In practical terms, a distal femoral osteotomy (DFO) is a planned elective realignment operation: the aim in theatre is to change the leg’s loading line by reshaping the lower end of the femur, then holding that correction steady while the bone heals. Pre-operative planning commonly starts with weight-bearing long-leg X-rays to measure the mechanical axis and calculate a correction angle; MRI is often used alongside this to confirm that the less-worn compartment is suitable to take a greater share of load after realignment. [msk_kb:e79e518b-7744-4ae7-af15-88a862bfbad8]

Once the plan is set, the surgeon makes a controlled bone cut in the distal femur and adjusts alignment by either:

  • an opening-wedge correction (creating a planned gap), or
  • a closing-wedge correction (removing a wedge of bone).

The corrected position is then secured using a plate-and-screw construct until the osteotomy consolidates. This “cut–realign–fix” principle is the core of modern DFO techniques described in valgus-knee osteotomy series. [msk_kb:a90a7730-ebaa-4578-8e21-840e01c34a54]

A key practical point is how the bone is held. Contemporary valgus-correction texts emphasise rigid internal fixation, commonly with locking plate systems, because stability supports predictable healing and allows rehabilitation to be progressed in a controlled way. In contrast, older non-rigid methods (for example, staples) have been reported with complication rates approaching 70% in some series—one reason most current protocols are built around stable plating rather than “minimal” fixation. [msk_kb:e79e518b-7744-4ae7-af15-88a862bfbad8]

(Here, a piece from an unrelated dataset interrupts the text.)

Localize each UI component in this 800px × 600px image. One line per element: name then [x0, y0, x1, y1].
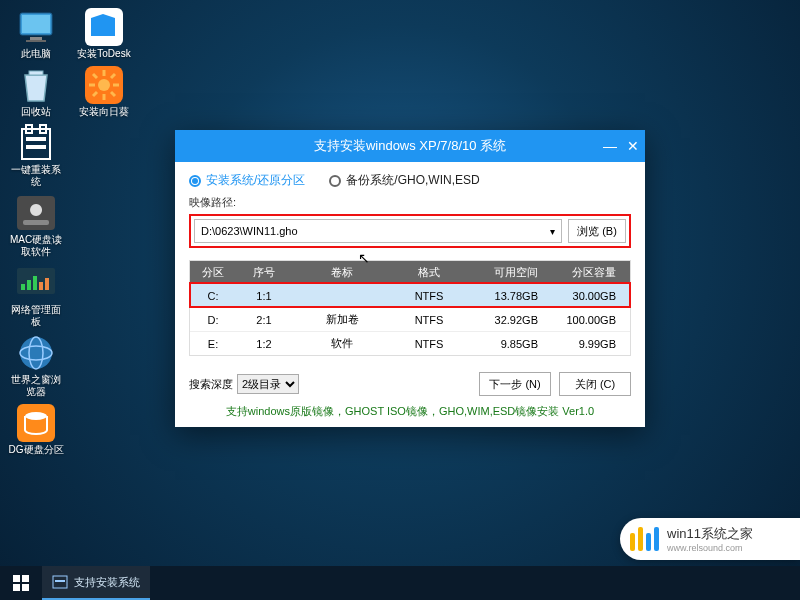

Immediately after surgery, the early priorities are usually pain control, swelling management, and starting physiotherapy with early knee movement and safe transfers. Most people use crutches or a frame at first, because this is bone-healing surgery rather than an arthroscopy. Day-to-day milestones (stairs, getting in and out of a car, basic self-care) are typically practised with physiotherapy input during the initial hospital phase.

Rehabilitation is usually staged and guided by both symptoms and imaging rather than the calendar alone:

  • First 1–2 weeks: wound care, swelling control, gentle range-of-motion work, and re-activating the quadriceps.
  • First several weeks: protected or partial weight-bearing is commonly used while X-rays monitor early healing, with progression agreed between surgeon and physiotherapist. [msk_kb:e79e518b-7744-4ae7-af15-88a862bfbad8]
  • Around 3–6 months: gradual build-back of walking distance, cycling and strength, with return to more demanding work and recreational activity varying widely by job demands and the state of the cartilage.

The usual goal is less outer-knee pain and better walking tolerance by unloading the lateral compartment; however, published reviews still frame DFO as a way to delay, rather than eliminate, the future possibility of partial or total knee replacement in knees with established osteoarthritis. High-impact sport may remain limited, particularly where cartilage change is more advanced. [trafilatura:https://pmc.ncbi.nlm.nih.gov/articles/PMC8671116/; msk_kb:a90a7730-ebaa-4578-8e21-840e01c34a54; echo_linker:71]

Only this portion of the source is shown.